The Trump Card — Ace of Anger Affirmation
Legitimate Concerns v Trumped-Up Rhetoric
By Mark Alexander • July 29, 2015
"Guard against the impostures of pretended patriotism." —George Washington (1796)
(Publisher's Note: Trump supporters, before sending hate email, see the disclaimer posted below this column.)
Given that his celebrity name recognition and contentious remarks have landed billionaire Donald Trump at the top of pop-presidential polls, I'm now being asked by some grassroots leaders across the nation, "What about Trump?"
First, his support reflects very little about his qualifications, but a lot about how dissatisfied a growing number of disenfranchised grassroots conservatives are with Republican "leadership." Speaker John Boehner and Senate Majority Leader Mitch McConnell have, in effect, underwritten Trump's rising stardom. Despite greatly increasing the numbers of conservatives in the House and Senate in the historic "Republican Wave" elections nationwide in both 2010 and 2014, the much-loathed "establishment types" still hold the reins. They continue to marginalize or ignore the concerns of the Republican base — grassroots conservatives — and we are rightly outraged.
Second, Trump can be brash, and he brings some much-needed debate, humor and levity to an otherwise distinguished but dry quadrennial Republican presidential field. Of course, he takes himself much more seriously than I take him.
And third, he has the potential of being a spoiler in 2016 if his campaign lasts beyond 2015, because Trump, like the current White House occupant, is a textbook pathological narcissist.

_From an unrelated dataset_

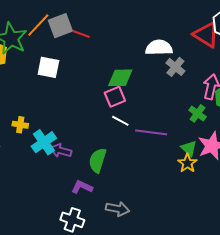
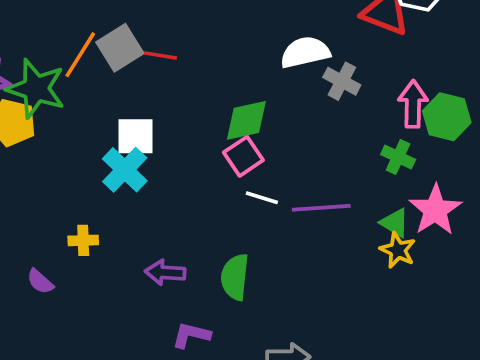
white square: (48, 67) -> (136, 136), moved
cyan cross: (44, 142) -> (125, 170), moved
purple L-shape: (82, 187) -> (191, 335), moved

He will, predictably, generate a lot of damaging fratricidal attacks against genuine Republicans and conservatives, rather than focus on Democrats.
As noted by George Will, “If Donald Trump were a Democratic mole placed in the Republican Party to disrupt things, how would his behavior be different? I don’t think it would be.”
Unlike Barack Obama however, if Trump makes it to the 2016 primary, he will rate low single-digits because, unlike Democrats, most Republicans still have the aptitude and acuity for discernment and can distinguish between a charlatan and a genuine conservative presidential candidate. However, post-primary, this egomaniacal celebrity might refuse to throw his residual support behind the party nominee. In a close election, that could hand the presidency to Hillary Clinton, assuming that enough low-information Democrat voters make this loathsome liar their nominee.
That is precisely what happened the last time a Republican billionaire entered the race when another lying Clinton was on the Democrat ticket.1
Can the nation survive four more years of Obama's failed domestic and foreign policies?
You're fired
So who is Trump?
In the words of Samuel Adams, "The public cannot be too curious concerning the characters of public men."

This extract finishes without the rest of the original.